Work through the records that follow and return each line containing the word "cujo".

· · · · · · ·

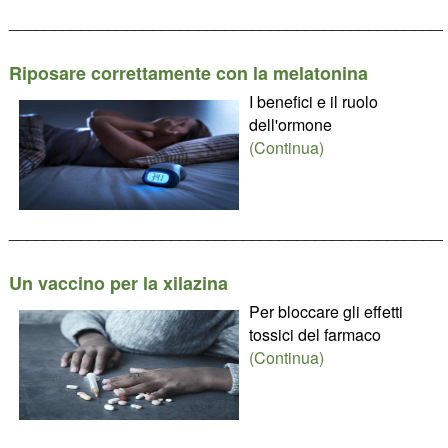
________________________________________________
Riposare correttamente con la melatonina
I benefici e il ruolo
dell'ormone
(Continua)
________________________________________________
Un vaccino per la xilazina
Per bloccare gli effetti
tossici del farmaco
(Continua)
________________________________________________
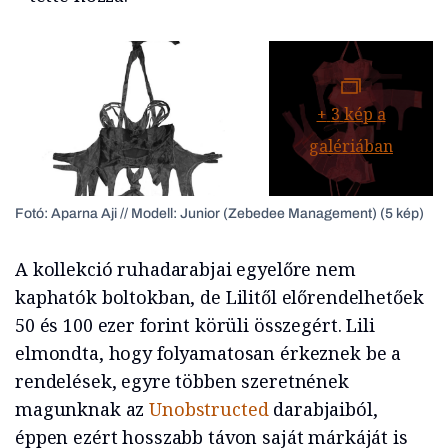
+
3
kép a
galériában
Fotó: Aparna Aji // Modell: Junior (Zebedee Management) (5 kép)
A kollekció ruhadarabjai egyelőre nem
kaphatók boltokban, de Lilitől előrendelhetőek
50 és 100 ezer forint körüli összegért. Lili
elmondta, hogy folyamatosan érkeznek be a
rendelések, egyre többen szeretnének
magunknak az
Unobstructed
darabjaiból,
éppen ezért hosszabb távon saját márkáját is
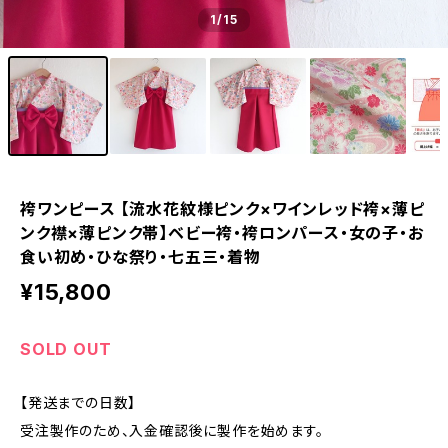
1
/15
袴ワンピース 【流水花紋様ピンク×ワインレッド袴×薄ピ
ンク襟×薄ピンク帯】ベビー袴・袴ロンパース・女の子・お
食い初め・ひな祭り・七五三・着物
¥15,800
SOLD OUT
【発送までの日数】
受注製作のため、入金確認後に製作を始めます。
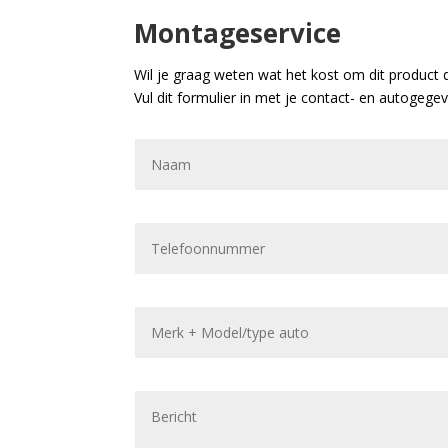
Montageservice
Wil je graag weten wat het kost om dit product 
Vul dit formulier in met je contact- en autogege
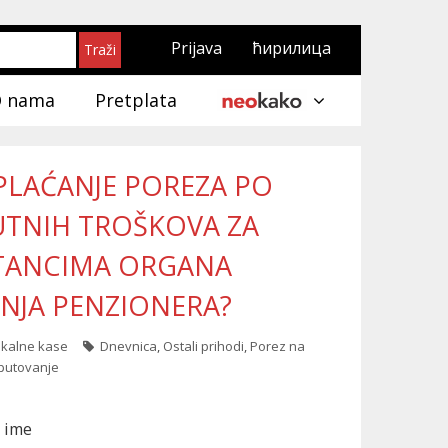
Prijava
ћирилица
 nama
Pretplata
 PLAĆANJE POREZA PO
UTNIH TROŠKOVA ZA
STANCIMA ORGANA
NJA PENZIONERA?
iskalne kase
Dnevnica
,
Ostali prihodi
,
Porez na
putovanje
 ime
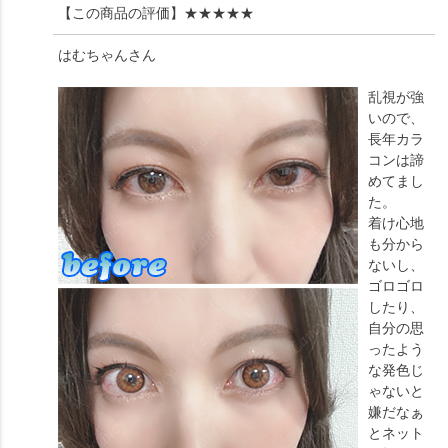
【この商品の評価】
★★★★★
はむちゃん
さん
乱視が強
いので、
長年カラ
コンは諦
めてまし
た。
着け心地
も分から
ないし、
ゴロゴロ
したり、
自分の思
ったよう
な発色じ
ゃないと
嫌だなぁ
とネット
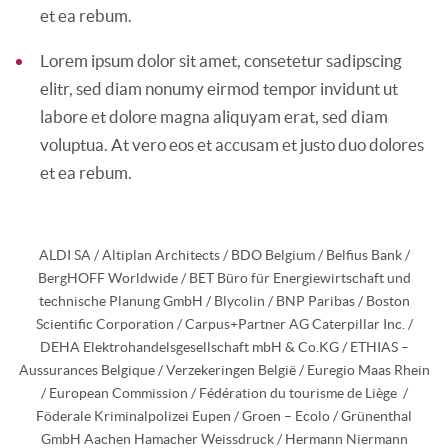
et ea rebum.
Lorem ipsum dolor sit amet, consetetur sadipscing
elitr, sed diam nonumy eirmod tempor invidunt ut
labore et dolore magna aliquyam erat, sed diam
voluptua. At vero eos et accusam et justo duo dolores
et ea rebum.
ALDI SA / Altiplan Architects / BDO Belgium / Belfius Bank /
BergHOFF Worldwide / BET Büro für Energiewirtschaft und
technische Planung GmbH / Blycolin / BNP Paribas / Boston
Scientific Corporation / Carpus+Partner AG Caterpillar Inc. /
DEHA Elektrohandelsgesellschaft mbH & Co.KG / ETHIAS –
Aussurances Belgique / Verzekeringen België / Euregio Maas Rhein
/ European Commission / Fédération du tourisme de Liège
/
Föderale Kriminalpolizei Eupen / Groen – Ecolo / Grünenthal
GmbH Aachen Hamacher Weissdruck / Hermann Niermann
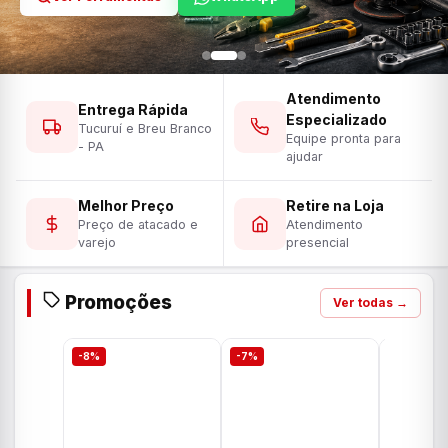
Atendimento
Entrega Rápida
Especializado
Tucuruí e Breu Branco
Equipe pronta para
- PA
ajudar
Melhor Preço
Retire na Loja
Preço de atacado e
Atendimento
varejo
presencial
Promoções
Ver todas →
-8%
-7%
-7%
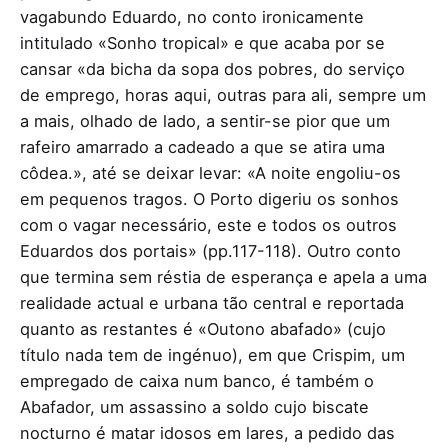
vagabundo Eduardo, no conto ironicamente
intitulado «Sonho tropical» e que acaba por se
cansar «da bicha da sopa dos pobres, do serviço
de emprego, horas aqui, outras para ali, sempre um
a mais, olhado de lado, a sentir-se pior que um
rafeiro amarrado a cadeado a que se atira uma
côdea.», até se deixar levar: «A noite engoliu-os
em pequenos tragos. O Porto digeriu os sonhos
com o vagar necessário, este e todos os outros
Eduardos dos portais» (pp.117-118). Outro conto
que termina sem réstia de esperança e apela a uma
realidade actual e urbana tão central e reportada
quanto as restantes é «Outono abafado» (cujo
título nada tem de ingénuo), em que Crispim, um
empregado de caixa num banco, é também o
Abafador, um assassino a soldo cujo biscate
nocturno é matar idosos em lares, a pedido das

· · · · · · ·

== RESULT OF THIS TASK ==
quanto as restantes é «Outono abafado» (cujo
Abafador, um assassino a soldo cujo biscate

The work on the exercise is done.